» Exercise instructions
In the records below, the line containing "Záhradné exteriérové doplnky" is the first to keep. Retype it and all later lines exactly, through the end.

» Listed entries
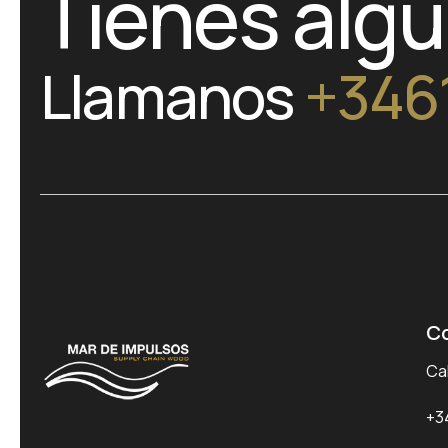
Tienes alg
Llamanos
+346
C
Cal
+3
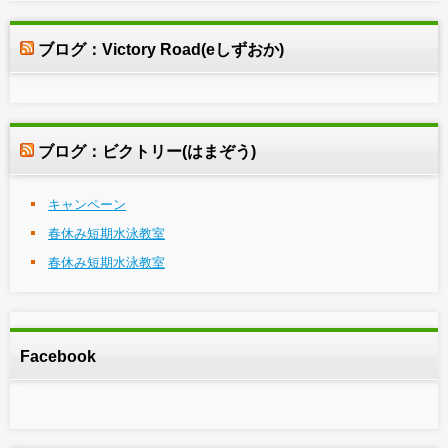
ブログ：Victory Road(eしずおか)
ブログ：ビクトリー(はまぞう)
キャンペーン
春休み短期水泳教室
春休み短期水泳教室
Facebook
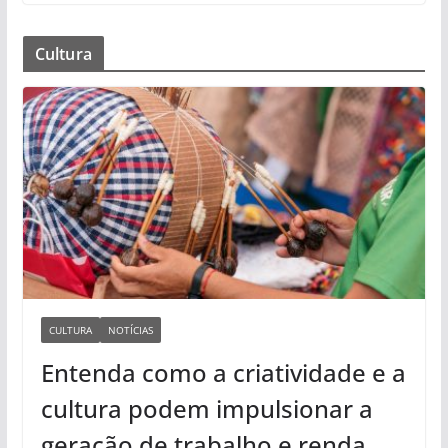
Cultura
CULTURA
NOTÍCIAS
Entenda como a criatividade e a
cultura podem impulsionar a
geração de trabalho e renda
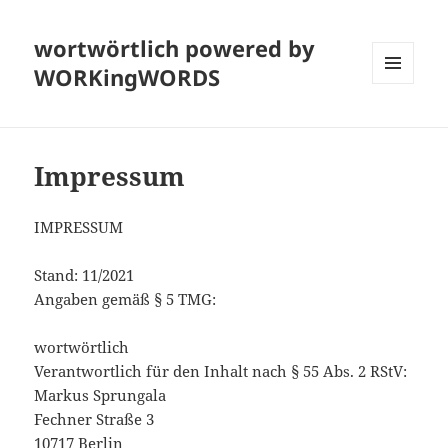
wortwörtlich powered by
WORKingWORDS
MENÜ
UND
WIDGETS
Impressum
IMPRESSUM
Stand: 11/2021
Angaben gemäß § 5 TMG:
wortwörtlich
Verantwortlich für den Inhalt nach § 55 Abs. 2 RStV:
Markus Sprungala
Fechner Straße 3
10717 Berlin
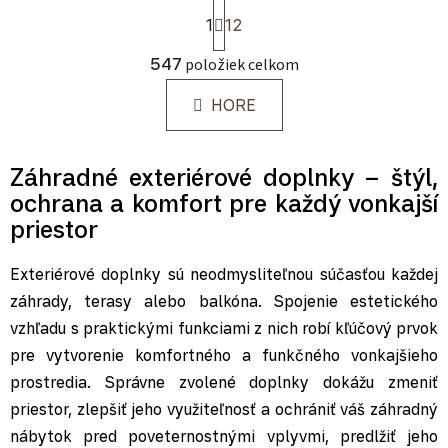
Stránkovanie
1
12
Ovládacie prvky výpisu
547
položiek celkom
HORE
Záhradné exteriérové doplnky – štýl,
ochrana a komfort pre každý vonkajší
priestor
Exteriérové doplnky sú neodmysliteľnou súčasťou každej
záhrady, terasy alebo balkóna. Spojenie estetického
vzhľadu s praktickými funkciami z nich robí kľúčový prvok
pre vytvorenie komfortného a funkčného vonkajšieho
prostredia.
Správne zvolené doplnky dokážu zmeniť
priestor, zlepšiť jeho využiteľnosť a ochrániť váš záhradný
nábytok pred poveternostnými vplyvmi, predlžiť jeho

» Problem solution
Záhradné exteriérové doplnky – štýl,
ochrana a komfort pre každý vonkajší
priestor
Exteriérové doplnky sú neodmysliteľnou súčasťou každej
záhrady, terasy alebo balkóna. Spojenie estetického
vzhľadu s praktickými funkciami z nich robí kľúčový prvok
pre vytvorenie komfortného a funkčného vonkajšieho
prostredia.
Správne zvolené doplnky dokážu zmeniť
priestor, zlepšiť jeho využiteľnosť a ochrániť váš záhradný
nábytok pred poveternostnými vplyvmi, predlžiť jeho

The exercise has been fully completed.